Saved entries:
• • • • • • •
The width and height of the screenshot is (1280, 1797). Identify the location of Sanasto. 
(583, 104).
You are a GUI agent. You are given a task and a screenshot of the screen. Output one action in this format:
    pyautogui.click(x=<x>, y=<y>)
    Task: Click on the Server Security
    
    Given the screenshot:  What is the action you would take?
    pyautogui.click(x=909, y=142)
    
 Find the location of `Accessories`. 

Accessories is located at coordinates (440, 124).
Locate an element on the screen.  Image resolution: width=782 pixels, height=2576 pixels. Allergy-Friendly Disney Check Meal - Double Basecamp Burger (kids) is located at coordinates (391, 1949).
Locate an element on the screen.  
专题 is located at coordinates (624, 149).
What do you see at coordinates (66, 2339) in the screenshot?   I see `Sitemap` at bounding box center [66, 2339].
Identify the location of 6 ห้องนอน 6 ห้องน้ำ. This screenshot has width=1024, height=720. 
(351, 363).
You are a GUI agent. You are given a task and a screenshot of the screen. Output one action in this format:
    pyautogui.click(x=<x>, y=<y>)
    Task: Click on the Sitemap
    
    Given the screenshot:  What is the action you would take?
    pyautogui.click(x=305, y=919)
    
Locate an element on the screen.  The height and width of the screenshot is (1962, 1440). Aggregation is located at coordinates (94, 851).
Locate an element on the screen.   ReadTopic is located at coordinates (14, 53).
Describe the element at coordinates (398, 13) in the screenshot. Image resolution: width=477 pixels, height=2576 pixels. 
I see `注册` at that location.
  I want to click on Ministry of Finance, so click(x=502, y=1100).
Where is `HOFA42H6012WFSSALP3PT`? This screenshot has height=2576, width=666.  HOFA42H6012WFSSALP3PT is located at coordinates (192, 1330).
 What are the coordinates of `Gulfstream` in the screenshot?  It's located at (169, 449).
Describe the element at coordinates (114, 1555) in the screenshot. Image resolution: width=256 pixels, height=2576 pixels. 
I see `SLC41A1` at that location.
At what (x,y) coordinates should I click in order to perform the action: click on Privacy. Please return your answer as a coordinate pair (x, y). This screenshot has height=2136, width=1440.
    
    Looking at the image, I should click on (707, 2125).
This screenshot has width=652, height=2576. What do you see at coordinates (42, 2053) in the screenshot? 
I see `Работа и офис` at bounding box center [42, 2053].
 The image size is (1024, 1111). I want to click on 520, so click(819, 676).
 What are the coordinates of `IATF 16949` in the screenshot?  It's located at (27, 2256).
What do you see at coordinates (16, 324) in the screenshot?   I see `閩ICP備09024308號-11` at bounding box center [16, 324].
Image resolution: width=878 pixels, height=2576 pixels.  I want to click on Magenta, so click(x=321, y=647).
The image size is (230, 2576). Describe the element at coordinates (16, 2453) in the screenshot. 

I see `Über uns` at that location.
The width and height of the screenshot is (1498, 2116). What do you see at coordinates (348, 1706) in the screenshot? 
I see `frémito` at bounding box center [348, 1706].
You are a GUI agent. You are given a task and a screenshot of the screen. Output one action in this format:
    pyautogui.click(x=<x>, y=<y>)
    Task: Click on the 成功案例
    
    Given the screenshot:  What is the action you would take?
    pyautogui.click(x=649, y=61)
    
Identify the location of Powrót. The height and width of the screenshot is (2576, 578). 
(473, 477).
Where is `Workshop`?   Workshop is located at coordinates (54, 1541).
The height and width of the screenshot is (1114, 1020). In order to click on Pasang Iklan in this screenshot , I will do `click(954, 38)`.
• • • • • • •
### ASSIGNMENT:
No line may be left out; the records are to be transcribed in full.

### EXERCISE RESULT:
The width and height of the screenshot is (1280, 1797). Identify the location of Sanasto. 
(583, 104).
You are a GUI agent. You are given a task and a screenshot of the screen. Output one action in this format:
    pyautogui.click(x=<x>, y=<y>)
    Task: Click on the Server Security
    
    Given the screenshot:  What is the action you would take?
    pyautogui.click(x=909, y=142)
    
 Find the location of `Accessories`. 

Accessories is located at coordinates (440, 124).
Locate an element on the screen.  Image resolution: width=782 pixels, height=2576 pixels. Allergy-Friendly Disney Check Meal - Double Basecamp Burger (kids) is located at coordinates (391, 1949).
Locate an element on the screen.  
专题 is located at coordinates (624, 149).
What do you see at coordinates (66, 2339) in the screenshot?   I see `Sitemap` at bounding box center [66, 2339].
Identify the location of 6 ห้องนอน 6 ห้องน้ำ. This screenshot has width=1024, height=720. 
(351, 363).
You are a GUI agent. You are given a task and a screenshot of the screen. Output one action in this format:
    pyautogui.click(x=<x>, y=<y>)
    Task: Click on the Sitemap
    
    Given the screenshot:  What is the action you would take?
    pyautogui.click(x=305, y=919)
    
Locate an element on the screen.  The height and width of the screenshot is (1962, 1440). Aggregation is located at coordinates (94, 851).
Locate an element on the screen.   ReadTopic is located at coordinates (14, 53).
Describe the element at coordinates (398, 13) in the screenshot. Image resolution: width=477 pixels, height=2576 pixels. 
I see `注册` at that location.
  I want to click on Ministry of Finance, so click(x=502, y=1100).
Where is `HOFA42H6012WFSSALP3PT`? This screenshot has height=2576, width=666.  HOFA42H6012WFSSALP3PT is located at coordinates (192, 1330).
 What are the coordinates of `Gulfstream` in the screenshot?  It's located at (169, 449).
Describe the element at coordinates (114, 1555) in the screenshot. Image resolution: width=256 pixels, height=2576 pixels. 
I see `SLC41A1` at that location.
At what (x,y) coordinates should I click in order to perform the action: click on Privacy. Please return your answer as a coordinate pair (x, y). This screenshot has height=2136, width=1440.
    
    Looking at the image, I should click on (707, 2125).
This screenshot has width=652, height=2576. What do you see at coordinates (42, 2053) in the screenshot? 
I see `Работа и офис` at bounding box center [42, 2053].
 The image size is (1024, 1111). I want to click on 520, so click(819, 676).
 What are the coordinates of `IATF 16949` in the screenshot?  It's located at (27, 2256).
What do you see at coordinates (16, 324) in the screenshot?   I see `閩ICP備09024308號-11` at bounding box center [16, 324].
Image resolution: width=878 pixels, height=2576 pixels.  I want to click on Magenta, so click(x=321, y=647).
The image size is (230, 2576). Describe the element at coordinates (16, 2453) in the screenshot. 

I see `Über uns` at that location.
The width and height of the screenshot is (1498, 2116). What do you see at coordinates (348, 1706) in the screenshot? 
I see `frémito` at bounding box center [348, 1706].
You are a GUI agent. You are given a task and a screenshot of the screen. Output one action in this format:
    pyautogui.click(x=<x>, y=<y>)
    Task: Click on the 成功案例
    
    Given the screenshot:  What is the action you would take?
    pyautogui.click(x=649, y=61)
    
Identify the location of Powrót. The height and width of the screenshot is (2576, 578). 
(473, 477).
Where is `Workshop`?   Workshop is located at coordinates (54, 1541).
The height and width of the screenshot is (1114, 1020). In order to click on Pasang Iklan in this screenshot , I will do `click(954, 38)`.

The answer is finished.